My height has always been my biggest insecurity. I’ve spent years of my life wishing I was about three or four inches shorter. If I was shorter, my dating pool would be much larger, my jeans would fit a lot better, and most hugs would be a lot less awkward.
A woman’s height alone underscores all of the double standards and sexism present in our society. Despite a large man’s height being synonymous with strength, power, and authority, it’s an entirely different story for women. When we’re not awkward or out of place, we’re intimidating. But don’t think for a second that this is a good thing – it’s not. In a world where women are expected to be agreeable and soft, being “intimidating” is an insult.

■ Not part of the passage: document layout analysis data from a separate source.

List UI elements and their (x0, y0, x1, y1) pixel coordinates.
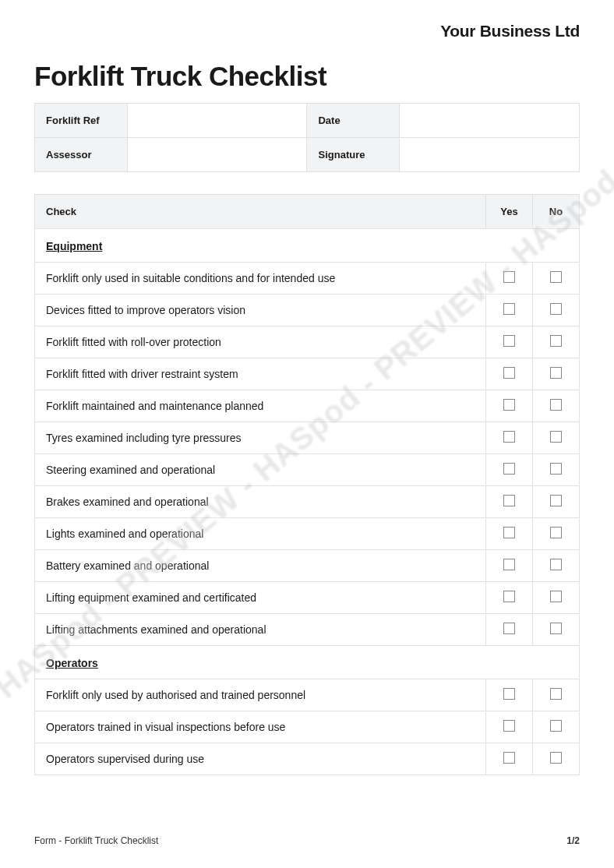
yes-checkbox[interactable] (503, 367, 515, 379)
yes-cell (486, 454, 533, 486)
check-item-text: Lifting equipment examined and certifica… (35, 582, 486, 614)
signature-field[interactable] (400, 138, 580, 172)
forklift-ref-label: Forklift Ref (35, 104, 128, 138)
checklist-row: Steering examined and operational (35, 454, 580, 486)
checklist-row: Lifting equipment examined and certifica… (35, 582, 580, 614)
check-item-text: Forklift fitted with driver restraint sy… (35, 358, 486, 390)
yes-checkbox[interactable] (503, 399, 515, 411)
yes-checkbox[interactable] (503, 559, 515, 570)
no-cell (533, 518, 580, 550)
assessor-field[interactable] (127, 138, 307, 172)
no-checkbox[interactable] (550, 271, 562, 283)
no-cell (533, 679, 580, 711)
check-item-text: Steering examined and operational (35, 454, 486, 486)
yes-checkbox[interactable] (503, 463, 515, 475)
check-item-text: Brakes examined and operational (35, 486, 486, 518)
footer-form-name: Form - Forklift Truck Checklist (34, 835, 158, 846)
no-checkbox[interactable] (550, 495, 562, 506)
no-cell (533, 422, 580, 454)
check-item-text: Operators trained in visual inspections … (35, 711, 486, 743)
no-checkbox[interactable] (550, 527, 562, 538)
no-checkbox[interactable] (550, 431, 562, 443)
checklist-row: Forklift maintained and maintenance plan… (35, 390, 580, 422)
no-cell (533, 614, 580, 646)
date-label: Date (307, 104, 400, 138)
check-item-text: Battery examined and operational (35, 550, 486, 582)
checklist-row: Lifting attachments examined and operati… (35, 614, 580, 646)
no-checkbox[interactable] (550, 720, 562, 732)
checklist-row: Forklift only used by authorised and tra… (35, 679, 580, 711)
no-cell (533, 263, 580, 295)
checklist-row: Operators supervised during use (35, 743, 580, 775)
checklist-row: Operators trained in visual inspections … (35, 711, 580, 743)
yes-checkbox[interactable] (503, 527, 515, 538)
checklist-row: Brakes examined and operational (35, 486, 580, 518)
no-cell (533, 295, 580, 326)
yes-column-header: Yes (486, 195, 533, 229)
yes-checkbox[interactable] (503, 591, 515, 602)
yes-cell (486, 422, 533, 454)
checklist-row: Forklift only used in suitable condition… (35, 263, 580, 295)
date-field[interactable] (400, 104, 580, 138)
no-checkbox[interactable] (550, 688, 562, 700)
no-checkbox[interactable] (550, 591, 562, 602)
section-heading-row: Equipment (35, 229, 580, 263)
check-item-text: Devices fitted to improve operators visi… (35, 295, 486, 326)
no-column-header: No (533, 195, 580, 229)
no-checkbox[interactable] (550, 752, 562, 764)
check-item-text: Lights examined and operational (35, 518, 486, 550)
check-item-text: Operators supervised during use (35, 743, 486, 775)
business-name: Your Business Ltd (34, 22, 580, 41)
checklist-row: Devices fitted to improve operators visi… (35, 295, 580, 326)
document-page: Your Business Ltd Forklift Truck Checkli… (0, 0, 614, 868)
info-row: Assessor Signature (35, 138, 580, 172)
yes-cell (486, 263, 533, 295)
yes-checkbox[interactable] (503, 688, 515, 700)
no-cell (533, 390, 580, 422)
no-checkbox[interactable] (550, 335, 562, 347)
no-checkbox[interactable] (550, 623, 562, 634)
yes-cell (486, 679, 533, 711)
forklift-ref-field[interactable] (127, 104, 307, 138)
checklist-header-row: Check Yes No (35, 195, 580, 229)
yes-checkbox[interactable] (503, 303, 515, 315)
checklist-row: Forklift fitted with driver restraint sy… (35, 358, 580, 390)
no-checkbox[interactable] (550, 399, 562, 411)
yes-checkbox[interactable] (503, 431, 515, 443)
no-checkbox[interactable] (550, 367, 562, 379)
check-item-text: Forklift only used in suitable condition… (35, 263, 486, 295)
yes-checkbox[interactable] (503, 495, 515, 506)
yes-checkbox[interactable] (503, 271, 515, 283)
yes-checkbox[interactable] (503, 720, 515, 732)
info-row: Forklift Ref Date (35, 104, 580, 138)
checklist-table: Check Yes No EquipmentForklift only used… (34, 194, 580, 775)
section-heading: Equipment (35, 229, 580, 263)
yes-cell (486, 582, 533, 614)
no-checkbox[interactable] (550, 559, 562, 570)
yes-cell (486, 486, 533, 518)
no-cell (533, 358, 580, 390)
yes-checkbox[interactable] (503, 752, 515, 764)
signature-label: Signature (307, 138, 400, 172)
checklist-row: Lights examined and operational (35, 518, 580, 550)
no-cell (533, 582, 580, 614)
section-heading: Operators (35, 646, 580, 679)
section-heading-row: Operators (35, 646, 580, 679)
check-item-text: Tyres examined including tyre pressures (35, 422, 486, 454)
no-cell (533, 454, 580, 486)
yes-cell (486, 550, 533, 582)
yes-checkbox[interactable] (503, 623, 515, 634)
no-cell (533, 743, 580, 775)
check-column-header: Check (35, 195, 486, 229)
no-checkbox[interactable] (550, 303, 562, 315)
no-cell (533, 711, 580, 743)
yes-checkbox[interactable] (503, 335, 515, 347)
no-cell (533, 326, 580, 358)
check-item-text: Forklift fitted with roll-over protectio… (35, 326, 486, 358)
checklist-row: Tyres examined including tyre pressures (35, 422, 580, 454)
yes-cell (486, 614, 533, 646)
info-table: Forklift Ref Date Assessor Signature (34, 103, 580, 172)
yes-cell (486, 711, 533, 743)
no-checkbox[interactable] (550, 463, 562, 475)
assessor-label: Assessor (35, 138, 128, 172)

Furthermore, our bodies shouldn’t have to be seen as such a statement as we’re simply just existing.
And as a female scraping five foot ten, I’ve been called “intimidating” a lot in my life. It’s never intended as a compliment. Instead, it’s always to explain why I should tone myself down or take up a little less space. Men don’t like women that are intimidating. We aren’t approachable. We are unsettling.
Oddly enough, there’s this narrative that tall women are seen as sexy, even preferred. However, this hardly translates into the real world. And when it does, it’s still never a compliment. Our long legs are just another bullet point on the list of things that men feel they should sexualize. Height becomes correlated with dominance and in turn, is fetishized. And once again, we are disempowered, reduced to an object for the pleasure of men.
But more often than not, tall women are overlooked entirely. There’s something extremely emasculating about being with a woman who is of your height or taller – shorter girls make men feel larger, tougher, stronger, the list goes on. And while a preference is fine, it still circles back to the fact that we seem exist in this society only to cater to men.
Wearing heels as a tall woman is usually met with shock – “You’re so tall already, why do you need to wear those?”, “Jeesh, those make you a giant!”, “You’ll be taller than your boyfriend in those!”, etc, etc, etc. It’s taken me eighteen years to accept that this is my body. This is how I come. How entirely sad that I’ve spent so much time wishing there was less of me. I’m allowed to take up space in this world. I’m allowed to be tall, and taller than you, and taller than him.
I am tall. And I’m still going to wear the damn heels, thank you very much.